Focus on AI.
At Money20/20 we spoke to Ed Maslaveckas, CEO of Budwho shared trusted and bold insights into the transformative potential of AI in financial services.
While acknowledging the hype, he highlights how it can help and adds to the growing anticipation that the technology could actually add a lot of value to the industry by 2030. We’re also hearing about the emerging role of “agentic AI” that goes beyond recommendations to perform actions on users’ behalf and the potential for fintechs to leapfrog traditional banks in adopting these tools.
One thing is certain, 2025 will be a turning point.
Maslaveckas isn’t afraid to share bold predictions, as we discovered when we featured Bud in the latest edition of Paytech Magazine. You can read the full article here. Here he adds more information on the current state of AI with a focus on both immediate applications and the next frontier:Agentic AI.
A balanced view of AI hype and reality
There’s no doubt that there’s a lot of hype around AI, particularly generative AI, but while AI’s entry into the mainstream is exciting, Maslaveckas highlights how It is important to recognize the long-standing role of machine learning (ML) and neural networks in finance. services. For example, Bud developed a transaction enrichment language model as early as 2018, demonstrating that fundamental applications of AI have been in use for years.
But what cannot be ignored is that there are some truly impactful AI use cases that could have a huge impact on the banking industry. According to the McKinsey Global Institute (MGI), Gen AI could add between 200 billion dollars and $340 billion in annual value to the global banking sector. These use cases include personalization, segmentation, and process optimization.
In the interview above, he candidly points out that banks are fundamentally driven by numbers. AI systems excel at processing and understanding these data-intensive operations, so they are bound to play a role. He also highlighted the value of AI tools to improve workflows, describing Bud’s data analytics product, which automates data tasks to augment human capabilities rather than replacing them.
What’s Next for Agentic AI
One of the key messages here concerns the distinction between “agent” and “agentic” AI models. Agents, such as today’s conversational AI, interpret user input and provide recommendations. Agentic models, however, go even further by performing actions on behalf of users, such as transferring funds, requesting financial products, or optimizing account settings.
Maslaveckas paints a striking picture of the potential of agent banking to revolutionize customer engagement. Bud has been making his own moves in the agent banking space and he discusses their own product. Imagine AI proactively identifying the best mortgage rates, optimizing your credit card choices, or automating tedious administrative tasks like switching service providers.
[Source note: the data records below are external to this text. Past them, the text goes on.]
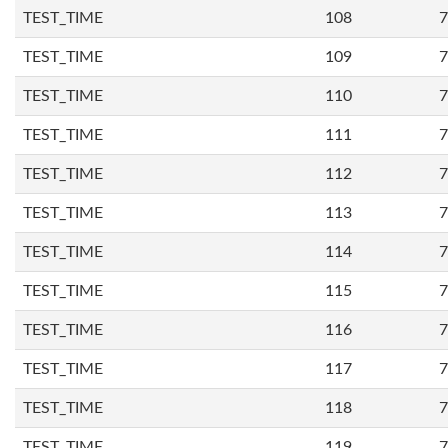
TEST_TIME
108
7
TEST_TIME
109
7
TEST_TIME
110
7
TEST_TIME
111
7
TEST_TIME
112
7
TEST_TIME
113
7
TEST_TIME
114
7
TEST_TIME
115
7
TEST_TIME
116
7
TEST_TIME
117
7
TEST_TIME
118
7
TEST_TIME
119
7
“The biggest problem in financial services is customer apathy,” explained Ed. By removing the friction of manual intervention, agentic AI can enable users to effortlessly act on financial opportunities.
Although agent systems can streamline workflows and reduce manual errors, their deployment carries higher risks due to regulatory complexity. It therefore encourages banks to adopt this paradigm while recognizing that fintech companies could be quicker to adapt and capitalize on their agentic capabilities.
The competitive landscape: banks versus fintechs
Drawing parallels with the rise of neobanks like Monzo and Revolut, Maslaveckas also suggests that agentic AI could catalyze a similar wave of disruption in the Gen AI space. Fintechs, thanks to their agility and innovation, could outpace traditional banks in adopting these tools, especially as data becomes the keystone of competitive advantage. He welcomed open banking frameworks in the UK, such as app-to-app consent flows, to make data sharing transparent and foster trust.
However, he also noted that the particular dynamics of the U.S. market could lead to even faster innovation. Unlike the UK, where financial engagement tends to lag, US customers are more proactive. Combined with the presence of tech giants like Google and a robust ecosystem of data companies, the United States could soon get a head start in delivering cutting-edge AI experiences.
We also get some important thoughts on the disconnect between AI advances and regulatory frameworks. Financial services are subject to strict compliance requirements, which can slow AI adoption.
A year of transformation ahead
Bud has come a long way and Maslaveckas describes how far the industry has come and how AI could play a crucial role in its future. “Everyone is gearing up,” he notes, adding that although the business results are not yet clear, the groundwork done today will bear fruit in the years to come.
As Bud continues to innovate in the field of agentic AI, Ed remains optimistic about its ability to transform not only the customer experience but also the operational fabric of banks. The big question, he concludes, is whether traditional institutions can evolve quickly enough to remain competitive, or whether fintechs will seize the opportunity to lead the next banking era.
There is no doubt in his mind that AI is not just a trend: it will revolutionize the future of financial services.